At the beginning of this year Halls released his Fragile EP. Four tracks that are equally oppressive, as impressive. Deep, emotional and atmosphere seems to be the keywords of this EP. After this we (and probably a lot more people) were quite curious where Sam Howard would take us with his full debut album, which he released last month on one of our favorite record label of this year: No Pain Of Pop (also Vinyl Williams, Doldrums, Echo Lake). One thing is for certain, with Ark the 21-year old did something completely different. The Line Of Best Fit described it as choir-meets-rave, and also sees this as a contender for album of the year. On REWIRE Halls will make his live debut in our country. WE. CAN’T. WAIT!
So record label Blackest Ever Black is quite frank about what they offer; dark music. You could know them from Raime, maybe the most dark music that you’ve heard at the last edition of Incubate. Another signing is Black Rain, a duo who’s been working with each other from the mid-eigthies. This year they’ve (re)released Now I’m Just A Number: material from 1995, which has been remastered, re-sequenced and is only been released earlier as a part of a soundtrack. Weird story, but nonetheless this post-industrial ambient band is a real recommendation. Like our friends from The Quietus wrote “It’s like, how much more black can rain be? And the answer, of course, is none. None more black.” Now we understand why Blackest Ever Black HAD to release material from this group.
That’s how you’ll get our attention: releasing material on the hot recordlabels (Hippos In Tanks, Hyperdub) and working together with interesting modern-electronic artists as Oneohtrix Point Never and Teengirl Fantasy. Instead of her previous EP’s King Felix and Hour Logic it’s hard to dance to her debut album Quarantine, which Laurel Halo [photo] released this spring. On this record you can hear her experiment with synth noise, weird folky vocals and ambient. Can we get a hooray for girl power? HOORAY!

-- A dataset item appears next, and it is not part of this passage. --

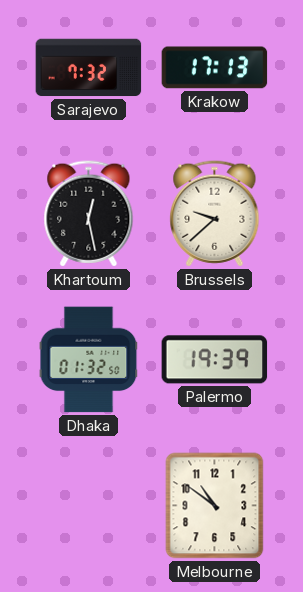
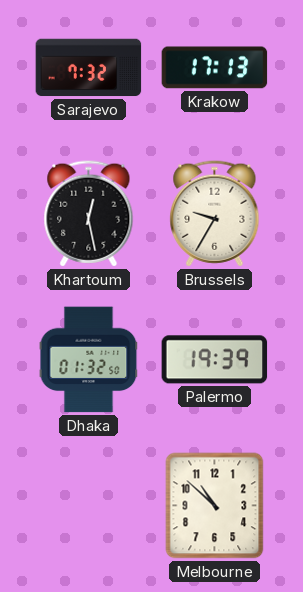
Brussels: 9:38 -> 9:35
Melbourne: 10:51 -> 10:52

Juffage is the moniker of Jeffrey T. Smith, a bearded, bespectacled geek who looks the most comfortable at the studio. And with a study oriented on study technique you would think that Smith wouldn’t leave this place. Unfortunately for him (or luckily for us) his last year released record Semicircle is top-notch quality and like NME described: “computer music never sounded so humane“. That’s why this multi-instrumentalist has to come out from his comfortable place to play these nice songs on stage. Pretty interesting to hear that he’s doing this all by himself, probably with some help from loopstations or samples. Lets find out this weekend.
The unpronounceable album GLAQJO XAACSSO sounds like the mysterious (rly, again?) producer from London patten doesn’t knew if he would like to make weird chopped soundscapes or music to dance to. And to be honest, this might be the key to make the music listenable at your living room as well as on the dance floor. The combination between those two is in fact the key of why this record is so addicting. From dreamy, lo-fi production to weird minimal instrumentals, this record, which is by the way also released on No Pain of Po, almost sounds like a melting pot of sounds. Still pretty curious how he will translate this to the dance floor.